Aus dem grenzüberschreitenden Boulevardangebot der Kammerspiele stechen zwei Uraufführungen hervor: Kanari von Klaus Pohl mit Publikumsliebling Otto Schenk in einer maßgeschneiderten Paraderolle und zu Saisonschluss ein vergnüglicher Urknall mit dem Kabarettisten-Duo Steinböck und Rudle im "größten Musical der Welt" von Boyd Graham und Jed Feuer.

Emmy Werner hat ihr vorletztes Direktionsjahr am Volkstheater mit "Widerstand und Anpassung" überschrieben. Nestroys Eisenbahnheiraten rücken aus den Bezirken ins Haupthaus vor, auf Peter Shaffers Welterfolg Amadeus soll Franzobel mit Mozarts Vision kontern, einem Auftragswerk des omnipräsenten Jungdramatikers, der auch in "dietheater" im Konzerthaus im Autorenprojekt der Burg zu finden ist. Es folgt Der Bauer als Millionär mit Erwin Steinhauer in der Titelrolle, mit Bahrs altbewährtem Konzert ist dank Grande Dame Andrea Jonasson als Pianistengattin ein Kassenschlager vorprogrammiert, und Ferdinand Bruckners Elisabeth von England könnte zum Wendepunkt der bislang wenig überzeugenden Bruckner-Renaissance werden. Kontrastpunkte zum Österreich-Programm: Sophokles' Antigone, Brechts Mutter Courage und Eisen, ein Stück der Schottin Rona Munro über eine schwierige Mutter-Tochter-Beziehung.
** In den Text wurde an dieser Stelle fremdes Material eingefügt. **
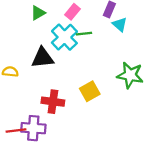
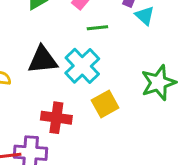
cyan cross: (64, 37) -> (82, 66), moved
green star: (130, 75) -> (158, 83), turned -30

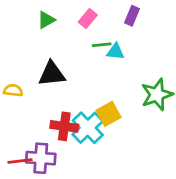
cyan triangle: (145, 16) -> (115, 52), moved, turned -36
cyan cross: (82, 66) -> (88, 128), moved

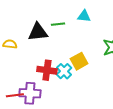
green line: (102, 45) -> (58, 24), moved
cyan cross: (88, 128) -> (64, 71), size x0.7

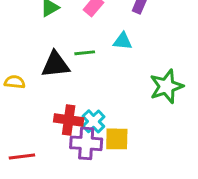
yellow square: (79, 61) -> (117, 139), moved, turned 30
purple cross: (30, 93) -> (86, 143), moved

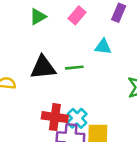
green line: (85, 53) -> (74, 68), moved

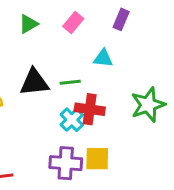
red cross: (55, 117) -> (90, 109), moved
cyan cross: (77, 118) -> (72, 120), moved

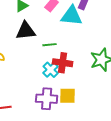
cyan triangle: (103, 58) -> (72, 16), moved, size x1.6
black triangle: (34, 82) -> (26, 31), moved

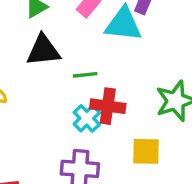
yellow square: (68, 96) -> (146, 151), moved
Zusätzlich zu Spielbar, Forum U3 und Plafond tut sich mit dem "Orkus" auf der Unterbühne ein vierter Nebenschauplatz auf, der mit Brahmsplatz von Marlene Streeruwitz eingeweiht wird. Das Theater in den Bezirken feiert sein 50-Jahre-Jubiläum u. a. mit Grillparzers Des Meeres und der Liebe Wellen.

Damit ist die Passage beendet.